For now, let's check by plugging in n=4 $$\frac{d}{dx}(^4x) = \frac{d}{dx}(x^{x^{x^x}})$$ $$=\frac{d}{dx}(e^{ln(x^{x^{x^x}})})$$ $$.$$ $$.$$ $$.$$ $$=\frac{d}{dx}(e^{(e^{(e^{xln(x)})(lnx)}(lnx)})$$ $$=(^4x)\frac{d}{dx}(e^{(e^{xln(x)})(lnx)}(lnx)$$ $$=(^4x)\Bigl((lnx)\frac{d}{dx}(e^{(e^{xln(x)})(lnx)})+(e^{(e^{xln(x)}(lnx)})\frac{d}{dx}(lnx)\Bigl)$$ Here again, $e^{(e^{xln(x)})(lnx)}$ is the same as $^3x$. So if we rewrite our equation as $$(^4x)\Bigl((lnx)\frac{d}{dx}(^3x)+\frac{^3x}{x}\Bigl)$$ we can see that a general form of the first derivative can be written as $$\frac{d}{dx}(^nx) = (^nx)\Bigl((lnx)\frac{d}{dx}(^{n-1}x)+\frac{^{n-1}x}{x}\Bigl)$$
Obviously this has the problem of relying on the derivatives down the power tower, but I think this could have interesting applications.

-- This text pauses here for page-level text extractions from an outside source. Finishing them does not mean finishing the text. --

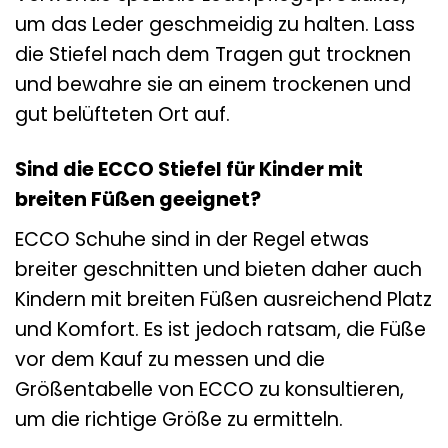
um das Leder geschmeidig zu halten. Lass
die Stiefel nach dem Tragen gut trocknen
und bewahre sie an einem trockenen und
gut belüfteten Ort auf.
Sind die ECCO Stiefel für Kinder mit
breiten Füßen geeignet?
ECCO Schuhe sind in der Regel etwas
breiter geschnitten und bieten daher auch
Kindern mit breiten Füßen ausreichend Platz
und Komfort. Es ist jedoch ratsam, die Füße
vor dem Kauf zu messen und die
Größentabelle von ECCO zu konsultieren,
um die richtige Größe zu ermitteln.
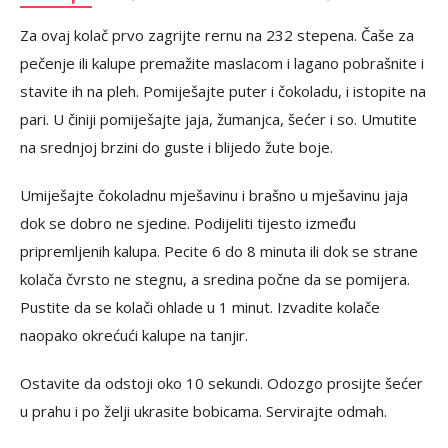
Za ovaj kolač prvo zagrijte rernu na 232 stepena. Čaše za
pečenje ili kalupe premažite maslacom i lagano pobrašnite i
stavite ih na pleh. Pomiješajte puter i čokoladu, i istopite na
pari. U činiji pomiješajte jaja, žumanjca, šećer i so. Umutite
na srednjoj brzini do guste i blijedo žute boje.
Umiješajte čokoladnu mješavinu i brašno u mješavinu jaja
dok se dobro ne sjedine. Podijeliti tijesto između
pripremljenih kalupa. Pecite 6 do 8 minuta ili dok se strane
kolača čvrsto ne stegnu, a sredina počne da se pomijera.
Pustite da se kolači ohlade u 1 minut. Izvadite kolače
naopako okrećući kalupe na tanjir.
Ostavite da odstoji oko 10 sekundi. Odozgo prosijte šećer
u prahu i po želji ukrasite bobicama. Servirajte odmah.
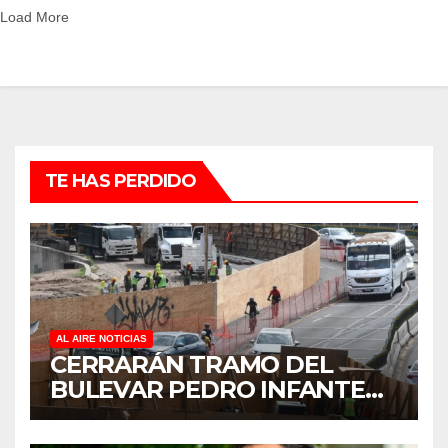
Load More
TE HAS PERDIDO
AL AIRE NOTICIAS
CERRARÁN TRAMO DEL
BULEVAR PEDRO INFANTE
PARA ACELERAR OBRAS
ANTES DEL REGRESO A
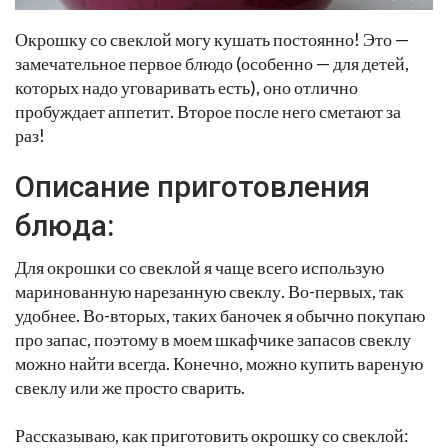
Окрошку со свеклой могу кушать постоянно! Это —
замечательное первое блюдо (особенно — для детей,
которых надо уговаривать есть), оно отлично
пробуждает аппетит. Второе после него сметают за
раз!
Описание приготовления
блюда:
Для окрошки со свеклой я чаще всего использую
маринованную нарезанную свеклу. Во-первых, так
удобнее. Во-вторых, таких баночек я обычно покупаю
про запас, поэтому в моем шкафчике запасов свеклу
можно найти всегда. Конечно, можно купить вареную
свеклу или же просто сварить.
Рассказываю, как приготовить окрошку со свеклой:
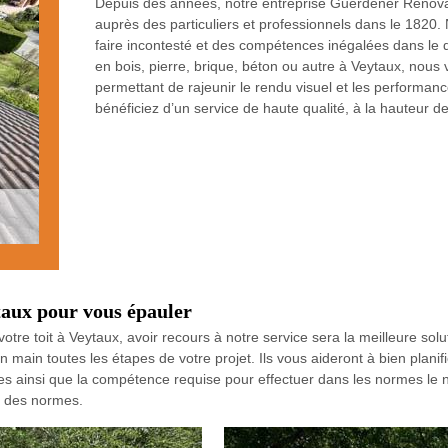
Depuis des années, notre entreprise Guerdener Rénovat
auprès des particuliers et professionnels dans le 1820.
faire incontesté et des compétences inégalées dans le 
en bois, pierre, brique, béton ou autre à Veytaux, nous
permettant de rajeunir le rendu visuel et les performan
bénéficiez d’un service de haute qualité, à la hauteur d
taux pour vous épauler
otre toit à Veytaux, avoir recours à notre service sera la meilleure sol
in toutes les étapes de votre projet. Ils vous aideront à bien planifi
 ainsi que la compétence requise pour effectuer dans les normes le n
ct des normes.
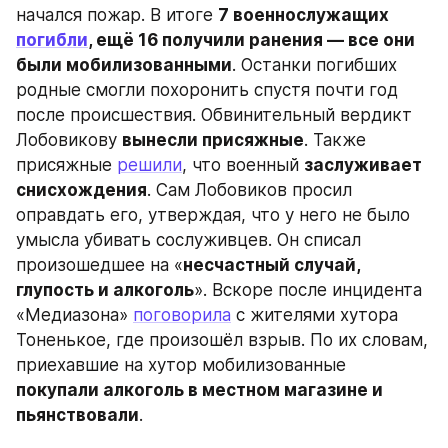
начался пожар. В итоге 
7 военнослужащих 
погибли
, ещё 16 получили ранения — все они 
были мобилизованными
. Останки погибших 
родные смогли похоронить спустя почти год 
после происшествия. Обвинительный вердикт 
Лобовикову 
вынесли присяжные
. Также 
присяжные 
решили
, что военный 
заслуживает 
снисхождения
. Сам Лобовиков просил 
оправдать его, утверждая, что у него не было 
умысла убивать сослуживцев. Он списал 
произошедшее на «
несчастный случай, 
глупость и алкоголь
». Вскоре после инцидента 
«Медиазона» 
поговорила
 с жителями хутора 
Тоненькое, где произошёл взрыв. По их словам, 
приехавшие на хутор мобилизованные 
покупали алкоголь в местном магазине и 
пьянствовали
.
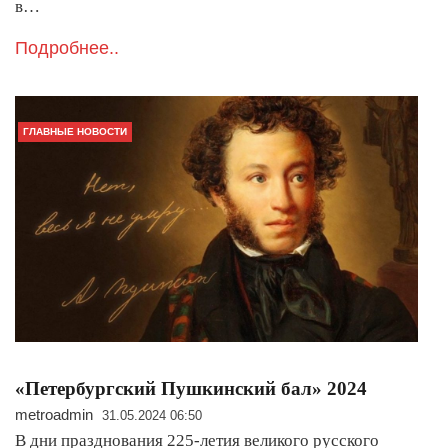
в…
Подробнее..
ГЛАВНЫЕ НОВОСТИ
«Петербургский Пушкинский бал» 2024
metroadmin
31.05.2024 06:50
В дни празднования 225-летия великого русского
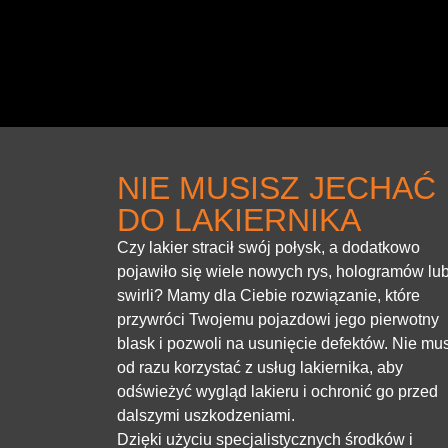
NIE MUSISZ JECHAĆ
DO LAKIERNIKA
Czy lakier stracił swój połysk, a dodatkowo
pojawiło się wiele nowych rys, hologramów lu
swirli? Mamy dla Ciebie rozwiązanie, które
przywróci Twojemu pojazdowi jego pierwotny
blask i pozwoli na usunięcie defektów. Nie mu
od razu korzystać z usług lakiernika, aby
odświeżyć wygląd lakieru i ochronić go przed
dalszymi uszkodzeniami.
Dzięki użyciu specjalistycznych środków i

Hope these inane ramblings of a 17 year old help!
excellent question, and a good result. also impressed that you have developed your own notation. that is often a very effective way of getting to grips with a problem, especially one that has not yet become popular. I think there is a trend, however.
notation tends to evolve with use. the notation here involves a redundancy which one can ill-afford in a subject already pushing at against conceptual boundaries. if you study your remarkable formula for the derivative, you will see that all the references to tetration involve the incomplete symbol: $x^{<x\mid...}$
in this usage the initial exponent symbol $x$ is redundant, and complicates the expression. thus the evolutionary pressure of being concise will force the rejection of this appendage, and one may use the symbol $\langle x \vert n \rangle$ by itself. this is conveniently defined by (if I have understood correctly): $$ \langle x \vert 0 \rangle = 1 \\ \langle x \vert n+1 \rangle = x^{\langle x \vert n \rangle} $$ for the purpose of differentiation the logarithm is useful i.e. since $$ ln \langle x \vert n+1 \rangle = \langle x \vert n \rangle ln \;x $$ we obtain : $$\frac{\langle x \vert n+1 \rangle'} {\langle x \vert n+1 \rangle} = \frac{ \langle x \vert n \rangle }{x} \left( \frac{\langle x \vert n \rangle'}{\langle x \vert n \rangle}x\; ln \;x + 1 \right) $$perhaps as might be expected, the logarithmic derivative $\frac{f'}f$ looms large here, and it is hardly surprising to see the "entropy" function also make an appearance.
we may abbreviate the form considerably if we define: $$T^n(x) = \frac{\langle x \vert n \rangle'}{\langle x \vert n \rangle} $$ so that we have a form fairly well-suited to recursive evaluation : $$T^{n+1}(x) = \frac{ \langle x \vert n \rangle }{x} \left( x \;ln\ x\; T^n(x)+ 1 \right) $$ congratulations on your achievement! I hope these casual remarks will be of some use or interest.